Northwestern Events Calendar

Dec
7
2018

EES Seminar: Konrad Koch

When: Friday, December 7, 2018
2:00 PM - 3:00 PM CT

Where: Technological Institute, A230, 2145 Sheridan Road, Evanston, IL 60208 map it

Audience: Faculty/Staff - Student - Public - Post Docs/Docs - Graduate Students

Contact: Tierney Acott   (847) 491-3257

Group: McCormick - Civil and Environmental Engineering (CEE)

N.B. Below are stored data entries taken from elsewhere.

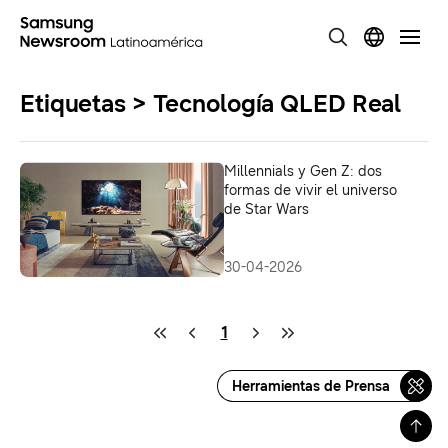
Etiquetas > Tecnología QLED Real
Millennials y Gen Z: dos
formas de vivir el universo
de Star Wars
30-04-2026
1
Herramientas de Prensa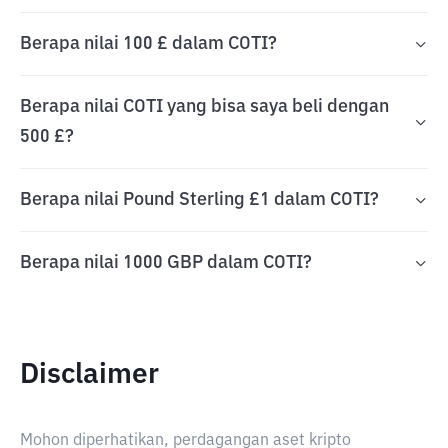
Berapa nilai 100 £ dalam COTI?
Berapa nilai COTI yang bisa saya beli dengan
500 £?
Berapa nilai Pound Sterling £1 dalam COTI?
Berapa nilai 1000 GBP dalam COTI?
Disclaimer
Mohon diperhatikan, perdagangan aset kripto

Category: Lectures & Meetings

Description:

Improving the Efficiency of Anaerobic Digestion Processes

Abstract

Wastewater treatment plants are currently still the largest municipal consumers of electricity, although wastewater contains more than enough energy required for its purification. While treatment of wastewater under the given limits for discharge still has the highest priority, there are some approaches for both to reduce the energy required for the treatment and to recover more energy from it.
Elemental for this is the determination of the biomethane potential, which is usually done by means of anaerobic batch tests. Unfortunately, round robin tests repeatedly showed that the procedure has not yet been sufficiently standardized or there are too many influencing factors that can falsify the results. By means of systematic studies and joint discussions, the standardization of batch tests should be further advanced.
An increase in efficiency in the conversion of hardly degradable substrates is exemplarily possible by a pretreatment with ultrasound. The investigations have shown that besides the increased methane yield also other effects should be considered. For a holistic assessment, also a possibly improved dewaterability, a reduced amount of biosolids for disposal, and effects on sludge rheology and foaming tendency have to be taken into account.
The addition of co-substrates into the existing sludge digestion can also significantly increase the biogas yield. The sensible use of existing infrastructure and often described synergy effects by the mixture of substrates with different properties are faced with challenges in substrate pretreatment and storage, an potentially increased amount of residues for disposal and a possible backload of the wastewater treatment plant with nitrogen-rich centrate from sludge dewatering.
The latter can also be treated via deammonification in side stream as an alternative to the robust but energy-intensive process of nitrification/denitrification. This requires clearly less energy for aeration and even completely dispenses with the use of a carbon source through an autotrophic process. However, the comparatively low energy gain for the microorganisms involved also requires tight process monitoring and control.
There is even the possibility of at least partially recovering the energy bound in the ammonium from the wastewater. It also uses a nitritation (conversion of ammonium into nitrite) as a first stage, but then switches to a denitritation, in which intentionally nitrous oxide is generated with the addition of a carbon source. However, this novel process is still under investigation and still quite some challenges have to be tackled.
Finally, wastewater treatment plants can also contribute to the energy transition by applying microbiological methanation. Excess electricity from renewable sources can first be converted into hydrogen by means of an electrolyzer and then together with CO2 into methane to be stored. Biofilm-based technologies under thermophilic conditions have proven to be suitable particularly under dynamic operation.

Biography

Konrad Koch studied “Waste management and contaminated site treatment” at the Dresden and the Hamburg University of Technology, where he completed his diploma thesis in 2007. His PhD at the Institute of Water Quality Control at TUM was dedicated to the modeling of the anaerobic digestion of energy crops, which he finished in 2010. Between 2010 and 2012 he was the head of a research group at the Institute of Agricultural Engineering and Animal Husbandry of the Bavarian State Research Center for Agriculture in Freising, Germany.
Since 2012 he is assistant professor at the Chair of Urban Water Systems Engineering at TUM, where he mastermind several projects focusing on energy recovery from waste and wastewater streams with special emphasize on enhancing understanding, optimization of the process, and development of approaches for process monitoring and modeling.